DC motor-driven elevators have traditionally employed Ward-Leonard motor-generator sets to convert AC power from the utility grid to the DC power required by the motor. More recently, phase-controlled thyristor bridge rectifiers have been used to convert three-phase AC from the utility grid directly to DC power. Principal disadvantages of such systems include the poor power factor of the converter requiring large ratings of input feeders and transformer, and the severe distortion of the AC power system created by the thyristor converter.

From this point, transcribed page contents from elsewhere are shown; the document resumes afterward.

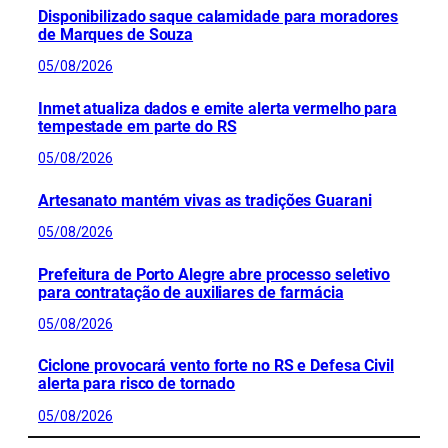
Disponibilizado saque calamidade para moradores
de Marques de Souza
05/08/2026
Inmet atualiza dados e emite alerta vermelho para
tempestade em parte do RS
05/08/2026
Artesanato mantém vivas as tradições Guarani
05/08/2026
Prefeitura de Porto Alegre abre processo seletivo
para contratação de auxiliares de farmácia
05/08/2026
Ciclone provocará vento forte no RS e Defesa Civil
alerta para risco de tornado
05/08/2026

A more recent approach to achieving unity power factor and low distortion at the utility AC interface is to employ a boost converter front end to draw sinusoidal current at unity power factor from the AC mains while converting the 3-phase AC voltage to a regulated DC voltage. A PWM rectifier front end converter (boost converter) converts the 3-phase AC mains voltage to a controlled DC bus voltage, which is maintained by a DC bus capacitor bank. The power to the DC motor armature is switched via an output H-bridge, DC-PWM (pulse width modulation) converter. Additional filters are required at the input and output of the converter to limit current and voltage ripple. While fully regenerative and providing unity input power factor, the output H-bridge converter uses only one switch element pair (in each modulation period) to deliver positive current, and the other pair to deliver negative current, so each pair of switches must be rated to carry the maximum rated current of the drive. The poor utilization of the power semiconductors and the need for the DC bus capacitors result in high component cost.
A controlled rectifier fashioned by implementing only two phases of the output of a three phase AC/AC matrix converter is described in Holmes et al, "Implementation of a Controlled Rectifier Using AC-AC Matrix Converter Theory". Therein, the mathematical algorithms are too complex for real time processing in an elevator motor controller.